Se comprometió con Donald Trump y tiene la intención de mantenerlo. Giorgia meloni, asegurada de él, no fue rayada por las protestas de las oposiciones, escandalizada para el gesto de Steve Bannon en el CPAC. Escuchó la delegación de la IED en la Convención de Conservatorios en Washington, y le aseguró que no era un saludo nazi, sino un gesto de incitación al final del habla, seguido de saludos militares y golpes cerrados levantados en el aire. Entre otras cosas, el ex estratega controvertido de la Casa Blanca había participado unas horas antes en la mesa redonda que aprobó una moción pro-Israel, y en la audiencia del evento había numerosos judíos. El nudo parece haberse disuelto: la cara del primer ministro aparecerá en la pantalla gigante alrededor de las 7.15 pm italiana. Queda por entender si con un videojuego en vivo o con un mensaje grabado. También en esto se habría reflejado en las últimas horas antes de derretir el nudo.

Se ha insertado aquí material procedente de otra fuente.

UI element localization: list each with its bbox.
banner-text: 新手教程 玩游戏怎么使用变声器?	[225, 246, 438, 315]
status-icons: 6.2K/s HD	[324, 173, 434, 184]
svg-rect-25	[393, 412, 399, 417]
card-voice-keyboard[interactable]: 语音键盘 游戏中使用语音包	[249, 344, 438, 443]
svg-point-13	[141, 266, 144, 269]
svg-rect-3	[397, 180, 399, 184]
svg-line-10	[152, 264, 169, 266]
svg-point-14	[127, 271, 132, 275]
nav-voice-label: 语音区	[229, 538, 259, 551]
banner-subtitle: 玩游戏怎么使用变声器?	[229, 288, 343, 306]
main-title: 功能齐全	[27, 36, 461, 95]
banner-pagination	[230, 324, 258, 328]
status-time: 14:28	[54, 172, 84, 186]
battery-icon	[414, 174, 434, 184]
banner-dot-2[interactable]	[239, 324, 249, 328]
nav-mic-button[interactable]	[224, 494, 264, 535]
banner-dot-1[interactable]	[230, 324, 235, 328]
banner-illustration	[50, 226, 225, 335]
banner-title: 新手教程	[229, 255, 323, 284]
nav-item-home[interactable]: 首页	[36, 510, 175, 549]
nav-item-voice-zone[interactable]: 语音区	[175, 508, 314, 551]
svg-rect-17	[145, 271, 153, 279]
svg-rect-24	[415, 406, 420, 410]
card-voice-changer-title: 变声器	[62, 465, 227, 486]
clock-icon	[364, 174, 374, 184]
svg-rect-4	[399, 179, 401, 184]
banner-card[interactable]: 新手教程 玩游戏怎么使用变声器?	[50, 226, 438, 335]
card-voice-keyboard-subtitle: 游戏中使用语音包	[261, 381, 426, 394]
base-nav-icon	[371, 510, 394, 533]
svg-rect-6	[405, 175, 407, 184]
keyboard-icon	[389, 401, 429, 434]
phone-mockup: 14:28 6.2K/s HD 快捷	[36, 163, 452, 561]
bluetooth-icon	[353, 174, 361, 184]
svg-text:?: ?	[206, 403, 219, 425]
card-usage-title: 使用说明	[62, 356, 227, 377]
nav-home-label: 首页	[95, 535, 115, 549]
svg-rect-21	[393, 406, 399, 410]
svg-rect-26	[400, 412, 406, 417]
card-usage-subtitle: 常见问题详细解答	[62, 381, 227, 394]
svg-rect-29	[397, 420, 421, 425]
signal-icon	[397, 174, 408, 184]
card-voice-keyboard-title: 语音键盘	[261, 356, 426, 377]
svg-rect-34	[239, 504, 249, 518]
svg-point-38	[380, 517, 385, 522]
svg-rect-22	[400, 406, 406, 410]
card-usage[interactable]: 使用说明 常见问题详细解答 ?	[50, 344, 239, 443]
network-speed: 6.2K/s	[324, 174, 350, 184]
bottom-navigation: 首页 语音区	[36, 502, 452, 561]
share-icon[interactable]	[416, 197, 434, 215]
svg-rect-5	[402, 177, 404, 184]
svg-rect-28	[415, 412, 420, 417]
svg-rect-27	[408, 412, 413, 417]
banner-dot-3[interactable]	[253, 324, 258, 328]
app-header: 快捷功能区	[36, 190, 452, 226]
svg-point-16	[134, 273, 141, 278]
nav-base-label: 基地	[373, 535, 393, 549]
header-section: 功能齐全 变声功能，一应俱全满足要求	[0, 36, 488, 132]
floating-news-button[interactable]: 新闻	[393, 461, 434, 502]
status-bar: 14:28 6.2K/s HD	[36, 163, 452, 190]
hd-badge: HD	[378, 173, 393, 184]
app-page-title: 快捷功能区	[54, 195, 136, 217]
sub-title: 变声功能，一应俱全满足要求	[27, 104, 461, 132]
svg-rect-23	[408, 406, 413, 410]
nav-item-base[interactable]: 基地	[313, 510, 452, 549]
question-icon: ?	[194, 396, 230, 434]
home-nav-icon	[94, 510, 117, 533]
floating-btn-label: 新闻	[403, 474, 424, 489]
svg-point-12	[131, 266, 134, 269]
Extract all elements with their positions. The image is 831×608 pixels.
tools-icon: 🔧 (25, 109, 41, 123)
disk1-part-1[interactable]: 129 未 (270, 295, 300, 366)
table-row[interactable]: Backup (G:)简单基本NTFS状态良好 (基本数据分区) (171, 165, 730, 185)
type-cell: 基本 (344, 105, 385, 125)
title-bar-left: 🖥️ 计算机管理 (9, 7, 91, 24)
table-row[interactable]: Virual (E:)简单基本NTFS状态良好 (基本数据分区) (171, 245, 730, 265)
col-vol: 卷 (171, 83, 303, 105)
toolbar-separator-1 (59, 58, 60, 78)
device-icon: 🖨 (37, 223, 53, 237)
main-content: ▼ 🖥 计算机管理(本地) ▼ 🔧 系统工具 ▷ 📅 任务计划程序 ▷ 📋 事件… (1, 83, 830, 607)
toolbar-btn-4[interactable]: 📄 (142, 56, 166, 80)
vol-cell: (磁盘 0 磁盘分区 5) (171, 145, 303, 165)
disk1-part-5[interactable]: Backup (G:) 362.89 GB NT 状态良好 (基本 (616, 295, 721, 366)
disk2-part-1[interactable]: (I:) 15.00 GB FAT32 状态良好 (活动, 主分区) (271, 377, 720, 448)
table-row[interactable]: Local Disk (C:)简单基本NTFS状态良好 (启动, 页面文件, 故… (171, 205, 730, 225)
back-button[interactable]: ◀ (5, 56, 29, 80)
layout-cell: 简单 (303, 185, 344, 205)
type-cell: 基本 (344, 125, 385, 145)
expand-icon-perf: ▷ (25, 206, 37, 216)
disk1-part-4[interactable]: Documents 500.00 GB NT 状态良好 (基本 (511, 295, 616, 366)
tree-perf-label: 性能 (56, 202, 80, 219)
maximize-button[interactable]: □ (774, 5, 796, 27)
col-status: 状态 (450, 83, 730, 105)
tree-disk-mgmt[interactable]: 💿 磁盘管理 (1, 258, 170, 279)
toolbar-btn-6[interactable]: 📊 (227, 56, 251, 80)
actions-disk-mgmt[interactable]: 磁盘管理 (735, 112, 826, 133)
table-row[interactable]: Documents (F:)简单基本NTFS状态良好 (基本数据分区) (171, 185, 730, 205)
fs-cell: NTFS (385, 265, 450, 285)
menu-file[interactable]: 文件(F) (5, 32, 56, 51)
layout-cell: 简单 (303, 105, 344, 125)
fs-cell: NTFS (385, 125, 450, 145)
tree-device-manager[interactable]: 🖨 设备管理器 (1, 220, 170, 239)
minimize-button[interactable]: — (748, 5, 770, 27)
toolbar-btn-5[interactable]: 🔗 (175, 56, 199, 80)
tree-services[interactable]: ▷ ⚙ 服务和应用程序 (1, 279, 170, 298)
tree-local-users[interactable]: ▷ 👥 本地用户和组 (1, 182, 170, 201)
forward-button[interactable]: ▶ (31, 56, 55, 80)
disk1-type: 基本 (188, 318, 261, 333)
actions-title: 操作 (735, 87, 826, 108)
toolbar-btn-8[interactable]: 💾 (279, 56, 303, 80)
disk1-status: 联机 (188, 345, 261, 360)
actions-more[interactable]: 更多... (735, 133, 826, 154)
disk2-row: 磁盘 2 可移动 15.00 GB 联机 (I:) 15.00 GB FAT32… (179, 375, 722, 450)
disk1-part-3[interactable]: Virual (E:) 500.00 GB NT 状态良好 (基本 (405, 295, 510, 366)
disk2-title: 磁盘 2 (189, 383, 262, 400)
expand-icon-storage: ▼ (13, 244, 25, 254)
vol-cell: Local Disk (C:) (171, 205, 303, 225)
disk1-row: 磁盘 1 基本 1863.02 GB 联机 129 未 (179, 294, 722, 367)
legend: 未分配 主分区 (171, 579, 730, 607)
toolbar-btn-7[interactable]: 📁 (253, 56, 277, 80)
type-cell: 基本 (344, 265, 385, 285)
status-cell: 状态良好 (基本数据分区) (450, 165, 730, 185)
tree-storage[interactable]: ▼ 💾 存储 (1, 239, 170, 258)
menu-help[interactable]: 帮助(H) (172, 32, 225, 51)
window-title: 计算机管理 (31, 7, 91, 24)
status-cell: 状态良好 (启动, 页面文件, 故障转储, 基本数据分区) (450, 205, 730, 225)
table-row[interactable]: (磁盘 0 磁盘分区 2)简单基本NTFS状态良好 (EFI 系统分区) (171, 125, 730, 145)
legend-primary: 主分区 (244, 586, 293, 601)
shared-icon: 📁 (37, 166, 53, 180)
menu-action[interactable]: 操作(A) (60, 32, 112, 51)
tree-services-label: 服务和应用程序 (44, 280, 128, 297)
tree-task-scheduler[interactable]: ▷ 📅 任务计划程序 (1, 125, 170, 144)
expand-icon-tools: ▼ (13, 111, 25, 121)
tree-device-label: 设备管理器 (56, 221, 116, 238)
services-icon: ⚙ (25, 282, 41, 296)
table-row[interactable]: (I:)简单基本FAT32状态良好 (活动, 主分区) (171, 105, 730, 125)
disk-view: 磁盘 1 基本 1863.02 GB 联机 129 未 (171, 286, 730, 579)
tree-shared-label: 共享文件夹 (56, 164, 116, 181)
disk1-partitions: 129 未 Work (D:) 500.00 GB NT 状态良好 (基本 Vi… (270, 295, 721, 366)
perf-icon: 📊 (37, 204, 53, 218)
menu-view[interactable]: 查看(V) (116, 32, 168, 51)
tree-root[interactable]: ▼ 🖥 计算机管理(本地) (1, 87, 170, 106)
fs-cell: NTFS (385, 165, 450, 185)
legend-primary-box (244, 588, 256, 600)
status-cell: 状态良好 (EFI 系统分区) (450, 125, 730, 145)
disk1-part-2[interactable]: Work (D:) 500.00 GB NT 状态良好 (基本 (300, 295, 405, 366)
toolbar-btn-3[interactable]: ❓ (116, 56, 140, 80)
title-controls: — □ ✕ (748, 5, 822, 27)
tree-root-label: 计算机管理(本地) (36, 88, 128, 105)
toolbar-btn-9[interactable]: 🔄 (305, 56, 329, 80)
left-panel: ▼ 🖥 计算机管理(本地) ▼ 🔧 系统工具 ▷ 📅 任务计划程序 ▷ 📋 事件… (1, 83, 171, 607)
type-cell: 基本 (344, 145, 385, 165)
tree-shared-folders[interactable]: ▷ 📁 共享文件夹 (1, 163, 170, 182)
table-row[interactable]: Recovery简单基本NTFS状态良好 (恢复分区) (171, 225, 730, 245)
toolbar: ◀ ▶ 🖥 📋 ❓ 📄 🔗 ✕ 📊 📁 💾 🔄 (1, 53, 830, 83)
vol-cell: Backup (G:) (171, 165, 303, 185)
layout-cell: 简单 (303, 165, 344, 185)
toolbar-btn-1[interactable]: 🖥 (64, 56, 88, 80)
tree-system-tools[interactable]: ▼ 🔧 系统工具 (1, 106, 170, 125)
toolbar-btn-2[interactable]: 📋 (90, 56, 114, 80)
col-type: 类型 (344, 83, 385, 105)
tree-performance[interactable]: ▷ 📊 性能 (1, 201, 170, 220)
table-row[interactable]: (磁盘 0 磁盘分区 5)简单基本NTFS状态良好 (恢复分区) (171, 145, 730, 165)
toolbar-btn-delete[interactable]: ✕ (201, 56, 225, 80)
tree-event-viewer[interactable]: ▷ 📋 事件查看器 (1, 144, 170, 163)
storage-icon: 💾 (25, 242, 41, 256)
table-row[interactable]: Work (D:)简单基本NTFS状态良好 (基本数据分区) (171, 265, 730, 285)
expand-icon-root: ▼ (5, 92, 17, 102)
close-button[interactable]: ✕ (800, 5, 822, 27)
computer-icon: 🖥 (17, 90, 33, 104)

Jordan Bardella está detrás
No hay paso atrás, al final, como el de Jordan Bardella, líder de Rassemblement National, los soberanos franceses que compiten en ECR a la derecha en Europa en los Patriots. La tercera intervención de Meloni será para lo que se llama la reunión más grande e influyente de conservadores del mundo, donde el eco de las estocadas de la Casa Blanca resuena contra el antiguo continente. No tan diferente de los tonos con los que en 2019 en el CPAC, como líder de “un pequeño pero orgulloso partido conservador”, Meloni denunció la “crisis de la democracia de Europa”. Tres años más tarde regresó como presidenta de IED y ECR, mientras que los misiles cayeron en Kiev: definió el ataque de Moscú “inaceptable”, exhortando a todos a “estar unidos” y “tomar una posición”, sabiendo “muy bien que la parte de nuestra parte es la parte del Mundo occidental ». Esta vez está invitado como jefe del gobierno italiano. En una fase de la crisis ucraniana que está presionando su intento de actuar como Bruselas y Washington Bruselas, donde fue hace un mes en el Día de la Inauguración en Trump, junto con Argentino Javier Milei, también el protagonista del día destacado del CPAC.
Un juego jugado en equidistancia
Meloni estaría convencido, creemos en entornos de la coalición del gobierno, que la estrategia del presidente estadounidense para reducir las distancias con Moscú es principalmente anti-China. Envía “mensajes a algunos de los principales jugadores globales”, también apoyó en la conferencia de prensa a principios de año con respecto a los objetivos de Trump a Groenlandia y Panamá. Además, el Primer Ministro habría dicho: “Después de este incendio inicial, Trump necesitará Europa y tendremos que estar listos”. También en esta convicción, el intento de jugar el juego diplomático se basa equidistantemente. En el hilo de equilibrio. El día del tercer aniversario del conflicto de Palazzo Chigi se iluminará con los colores ucranianos. Pero Meloni no estará en Kiev con los líderes de la UE, ni participará en el G7 en videoconferencia, involucrado en lo bilateral con el jeque emiratino Mohammed Bin Zayed y reemplazado por el ministro de Asuntos Exteriores, Antonio Tajani.
Los pros y los contras de la estrategia
La equidistancia, creemos que en entornos gubernamentales ciertamente puede involucrar algún riesgo, pero el juego está todo abierto. Y está entrelazado con el de los deberes anunciados por Trump, considerado en Palazzo Chigi un peligro para hacer en Italia y exportaciones en los Estados Unidos. Los riesgos también están en una clave interna, porque los aliados tienen diferentes líneas: Antonio Tajani se centra en la necesidad de que Europa se mueva United, mientras que Matteo Salvini liquide la misión de Ursula von der Leyen a Kiev: «+puede ir a donde quiere , sin embargo, me parece que ha resuelto muy bien en los últimos años. Estamos con el presidente Trump ». Es mejor tener un poco de fibrilación interna, piensas en estos días desde las partes de Palazzo Chigi, que hacer el muro contra la pared con Washington o ir al choque en Europa.